Человек исчез из проема, дверь захлопнулась.
5
Что с ними ? Я колотил в дверь, царапал доски. Лежал, уткнувшись в стену, и мычал от отчаяния. Бросался на дверь снова.
Ближе к вечеру, когда прямоугольник под потолком потускнел, снаружи снова послышались голоса. Двое что-то обсуждали — на повышенных тонах каркающим языком. Один голос я уже знал, второй — хриплый и низкий — слышал впервые.
— Незрани? — Они смотрели на меня из-под капюшонов.
— Зид! — Второй, толстый, вытащил палку.
— Послушайте… — Я шагнул навстречу и тут же скорчился от боли.

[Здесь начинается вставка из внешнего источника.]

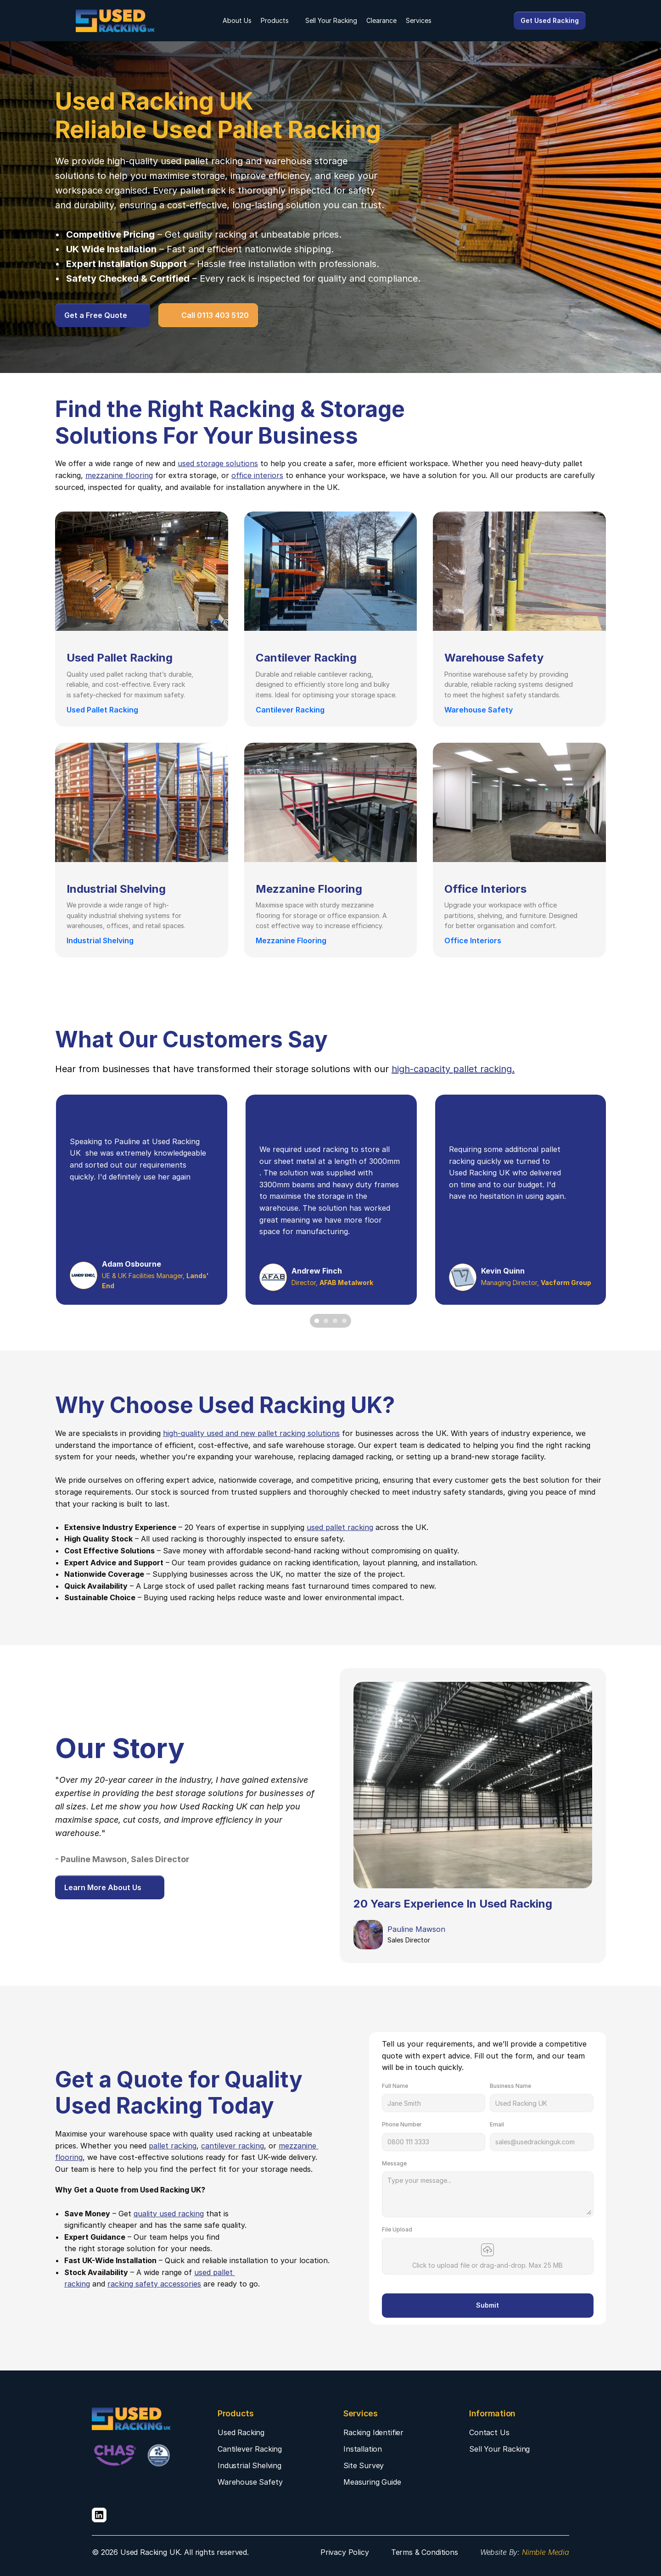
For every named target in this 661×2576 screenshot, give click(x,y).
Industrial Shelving (249, 2465)
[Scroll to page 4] (345, 1321)
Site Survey (363, 2465)
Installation (362, 2449)
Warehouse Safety (250, 2482)
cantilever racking (232, 2145)
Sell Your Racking (331, 20)
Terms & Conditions (424, 2552)
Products (275, 20)
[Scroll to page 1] (315, 1321)
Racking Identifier (373, 2432)
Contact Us (489, 2432)
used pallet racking (202, 161)
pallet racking (172, 2145)
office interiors (257, 475)
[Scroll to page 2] (325, 1321)
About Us (237, 20)
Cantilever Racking (250, 2449)
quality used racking (169, 2213)
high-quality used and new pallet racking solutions (251, 1433)
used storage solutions (218, 463)
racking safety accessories (154, 2283)
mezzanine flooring (119, 475)
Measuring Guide (372, 2482)
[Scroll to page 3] (335, 1321)
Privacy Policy (344, 2552)
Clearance (381, 20)
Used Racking (241, 2432)
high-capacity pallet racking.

Толстый ловко поймал конец плетки.
Они показывали на вторую комнату: “Иди”.
От ярости я забыл про цепь, но следующий удар отбросил меня в угол.
— Зид! — закивали на черный проем снова.
Не переставая скулить, я пополз в темноту. Куда подевалась моя злость? Двух ударов оказалось достаточно, чтобы превратить человека в собаку.
“Открывай”. Толстый показывал плеткой.
Под собственной тяжестью крышка съехала на пол.
В печи гудело и металось пламя.
6
По тому, как освещен переулок — есть ли тень и какова ее длина или стена покрыта ровным светом, — я научился определять время суток. Сырые полосы на глине говорили о том, что прошел дождь. А в ясные дни розовая поверхность искрилась, поблескивала.
“Балахон” приходил три раза в неделю. Он привязывал у входа черного ослика и сам сбрасывал брикеты. А потом садился на ступени и доставал кулек с финиками.
Когда он уходил, я подбирал и обгладывал косточки. Если топливо
заканчивалось раньше и пламя ослабевало, в подвал приходил другой, “толстый”. Неодобрительно бормоча, он бросал несколько брикетов и вынимал плетку. Когда ему удавалось ударить меня особенно сильно, его живот округлялся от смеха, и ткань балахона вываливалась из жировых складок.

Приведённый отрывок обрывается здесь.